● **Work instructions**
Leaving pictures out, repeat word for word the line that has "hug! Start with" and each line that follows it to the end of the listing.

- - -

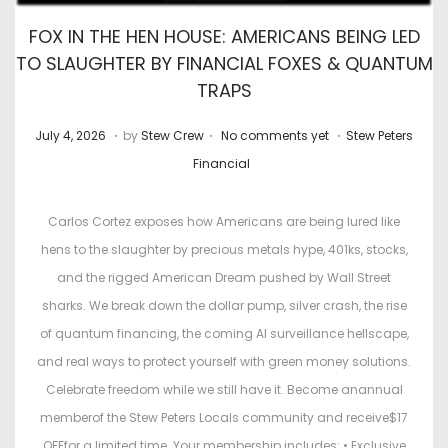
FOX IN THE HEN HOUSE: AMERICANS BEING LED
TO SLAUGHTER BY FINANCIAL FOXES & QUANTUM
TRAPS
.
.
.
P
J
P
July 4, 2026
by
Stew Crew
No comments yet
Stew Peters
o
u
o
Financial
s
l
s
t
y
t
Carlos Cortez exposes how Americans are being lured like
e
2
e
hens to the slaughter by precious metals hype, 401ks, stocks,
d
2
d
and the rigged American Dream pushed by Wall Street
o
,
i
sharks. We break down the dollar pump, silver crash, the rise
n
2
n
of quantum financing, the coming AI surveillance hellscape,
0
and real ways to protect yourself with green money solutions.
2
Celebrate freedom while we still have it. Become anannual
6
memberof the Stew Peters Locals community and receive$17
OFFfor a limited time. Your membership includes: • Exclusive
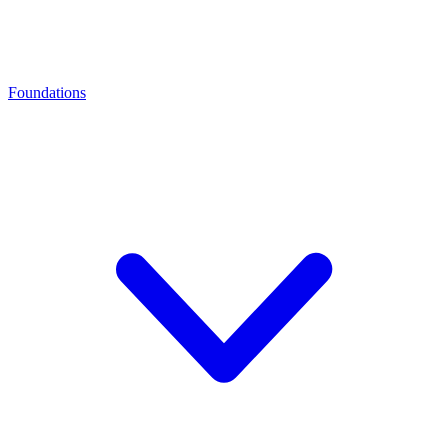
Foundations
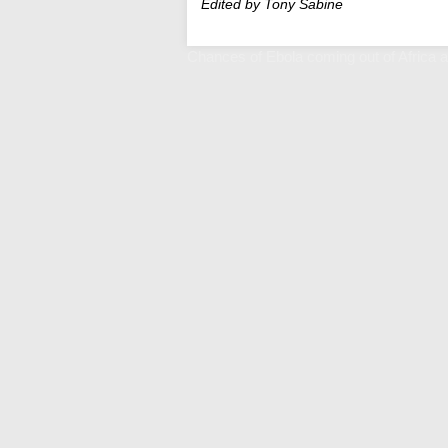
Edited by Tony Sabine
Chances of Ebola coming out of Africa ar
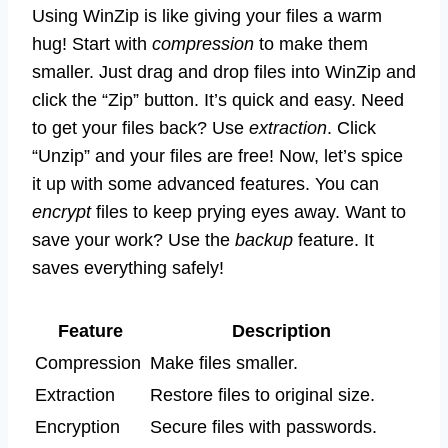
Using WinZip is like giving your files a warm
hug! Start with
compression
to make them
smaller. Just drag and drop files into WinZip and
click the “Zip” button. It’s quick and easy. Need
to get your files back? Use
extraction
. Click
“Unzip” and your files are free! Now, let’s spice
it up with some advanced features. You can
encrypt
files to keep prying eyes away. Want to
save your work? Use the
backup
feature. It
saves everything safely!
Feature
Description
Compression
Make files smaller.
Extraction
Restore files to original size.
Encryption
Secure files with passwords.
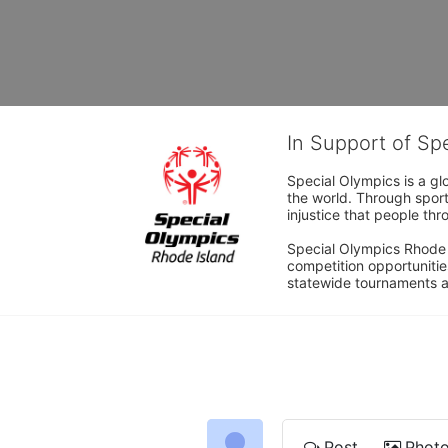
In Support of Sp
Special Olympics is a gl
the world. Through sport
injustice that people thro
Special Olympics Rhode I
competition opportunities
statewide tournaments an
Post
Phot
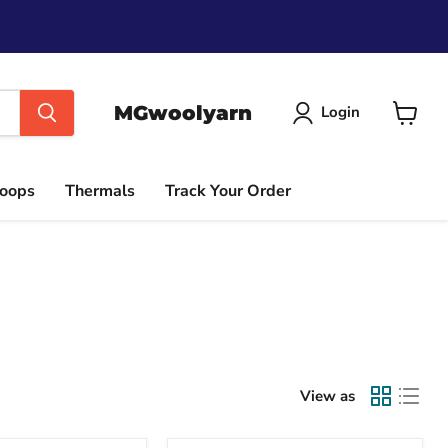
MGwoolyarn
Login
View
cart
Hoops
Thermals
Track Your Order
View as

- - -

● **Your response**
hug! Start with
compression
to make them
smaller. Just drag and drop files into WinZip and
click the “Zip” button. It’s quick and easy. Need
to get your files back? Use
extraction
. Click
“Unzip” and your files are free! Now, let’s spice
it up with some advanced features. You can
encrypt
files to keep prying eyes away. Want to
save your work? Use the
backup
feature. It
saves everything safely!
Feature
Description
Compression
Make files smaller.
Extraction
Restore files to original size.
Encryption
Secure files with passwords.
In Support of Sp
Special Olympics is a gl
the world. Through sport
injustice that people thro
Special Olympics Rhode I
competition opportunities
statewide tournaments an
Post
Phot
MGwoolyarn
Login
View
cart
Hoops
Thermals
Track Your Order
View as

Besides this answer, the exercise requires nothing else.